Family business and coronavirus fears

By Dale G. Caldwell, Rothman Institute of Innovation and Entrepreneurship
New Jersey | Mar 17, 2020 at 6:00 am
Op-Ed

The coronavirus pandemic has impacted more lives than any other crisis in recent U.S. history. Tragically, this ailment has led to the death of some patients who were already suffering from an illness. Unfortunately, the damage to society extends beyond these deaths, because the panic about the virus has reached epic proportions. The stock market has had its worst slide since 1987. Multiple professional sports leagues have closed down for the first time in history. Broadway theaters have been closed and conferences in every state have been canceled. Consumer spending on travel and entertainment has dropped exponentially. Most people recognize that this crisis will have a negative impact on the economy. However, few people realize that coronavirus fears are having a devastating impact on a unique group of businesses that provide the most jobs in the country.

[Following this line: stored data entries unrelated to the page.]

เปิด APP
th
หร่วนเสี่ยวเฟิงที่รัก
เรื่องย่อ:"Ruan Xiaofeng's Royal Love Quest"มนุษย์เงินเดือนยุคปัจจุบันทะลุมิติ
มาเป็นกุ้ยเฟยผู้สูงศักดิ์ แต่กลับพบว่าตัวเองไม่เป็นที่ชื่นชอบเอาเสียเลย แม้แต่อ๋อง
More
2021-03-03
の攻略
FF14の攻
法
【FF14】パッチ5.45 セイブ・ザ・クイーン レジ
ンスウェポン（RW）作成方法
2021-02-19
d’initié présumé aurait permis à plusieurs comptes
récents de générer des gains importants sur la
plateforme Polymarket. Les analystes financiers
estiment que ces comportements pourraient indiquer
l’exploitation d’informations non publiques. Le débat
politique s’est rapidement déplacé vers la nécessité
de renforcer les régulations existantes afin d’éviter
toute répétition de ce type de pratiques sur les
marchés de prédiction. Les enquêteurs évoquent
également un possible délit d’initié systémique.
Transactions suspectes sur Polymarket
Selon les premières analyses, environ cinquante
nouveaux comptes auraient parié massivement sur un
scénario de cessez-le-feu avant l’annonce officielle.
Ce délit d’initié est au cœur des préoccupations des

These businesses, which represent the biggest component of the global economy, have been overlooked by policy makers, ignored by politicians and rarely studied by economists. Family businesses, many of whom are being driven to the brink of failure by coronavirus fears, are suffering because they are “hidden in plain sight.” People spend a large percentage of their money with family businesses, yet they don’t know anything about them or even how they survive with small profit margins. More importantly, the proposed coronavirus relief measures proposed by Congress ignore the need to help family businesses continue to provide the majority of jobs in the United States.

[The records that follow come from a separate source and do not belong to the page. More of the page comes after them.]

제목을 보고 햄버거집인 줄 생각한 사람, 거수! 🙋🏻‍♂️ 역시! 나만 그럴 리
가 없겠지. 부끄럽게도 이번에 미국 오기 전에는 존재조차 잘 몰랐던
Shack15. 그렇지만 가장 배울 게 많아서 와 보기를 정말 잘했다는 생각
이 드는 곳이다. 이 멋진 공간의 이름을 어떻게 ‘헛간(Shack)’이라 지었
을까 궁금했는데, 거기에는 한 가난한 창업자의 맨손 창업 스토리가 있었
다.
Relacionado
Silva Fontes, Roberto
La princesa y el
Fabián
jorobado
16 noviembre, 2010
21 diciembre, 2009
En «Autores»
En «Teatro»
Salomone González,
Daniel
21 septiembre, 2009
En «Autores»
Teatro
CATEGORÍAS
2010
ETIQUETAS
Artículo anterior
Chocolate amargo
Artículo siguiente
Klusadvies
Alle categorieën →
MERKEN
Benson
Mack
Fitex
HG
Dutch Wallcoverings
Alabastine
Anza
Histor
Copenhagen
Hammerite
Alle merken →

A family business is generally defined as a company in which a single family has majority ownership of an enterprise. There are more than 5.5 million family businesses in the United States. These businesses are responsible for 57% of the country’s Gross Domestic Product and employ more than 98 million people, or 63% of the workforce. In New Jersey, there are approximately 155,700 family businesses accounting for more than 60% of the workforce, or 2.2 million jobs. Unfortunately, most family businesses are “mom-and-pop” enterprises that, because they receive very little tax and regulation relief, have very thin profit margins. These businesses are the largest employers in both the United States and New Jersey, yet their needs are rarely discussed in Washington or Trenton because they do not have the “extra” money that big businesses and unions have to hire influential lobbyists.

Family businesses, because their margins are thin and they cannot afford staff turnover, treat employees better than more profitable companies because they cannot afford to lose employees. Many of these businesses pay a higher percentage of employee health care costs than big businesses and unions. Family businesses often treat employees like “family” and pay for medical bills and funeral expenses of the family members of employees. If the coronavirus fears continue, and there is no economic relief provided directly to family businesses, thousands of local businesses will close, millions of American jobs will be lost, and many individuals will be pushed into poverty.

The legislation that Congress is offering does a good job of guaranteeing free coronavirus testing, securing paid emergency leave for coronavirus-related absences, enhancing unemployment insurance, strengthening food security programs and increasing federal Medicaid funding to states. However, these provisions will not help family businesses losing revenue because of coronavirus fears continue to provide much needed jobs and health care to American employees. To address this major crisis, I believe that Gov. Phil Murphy’s administration and the New Jersey Legislature should develop “Family Business Recovery” initiatives that do the following three things:

  1. Provide tax credits to family and small businesses that hire new employees during the current pandemic emergency;
  2. Approve job retention loans to family and small businesses to prevent business failures and the laying off of employees;
  3. Establish a Family Business Certification (like veteran, women-owned and minority certifications) that identifies family-owned businesses where two or more family members work full-time in the business. This will identify businesses that can benefit from policies supporting the growth of the major job creators in the state.

The coronavirus is clearly a serious health emergency. However, coronavirus fears are causing significant damage to both the United States and New Jersey economies. When Wall Street “sneezes,” family business gets a “cold.” Now that Wall Street has a metaphorical “cold,” family businesses are getting “pneumonia.” If the government does not provide much-needed support directly to family businesses, the country and the state will be in the midst of an economic crisis for years to come, even if the coronavirus is contained.

Dale G. Caldwell is a professor and the executive director of the Fairleigh Dickinson University Rothman Institute of Innovation and Entrepreneurship.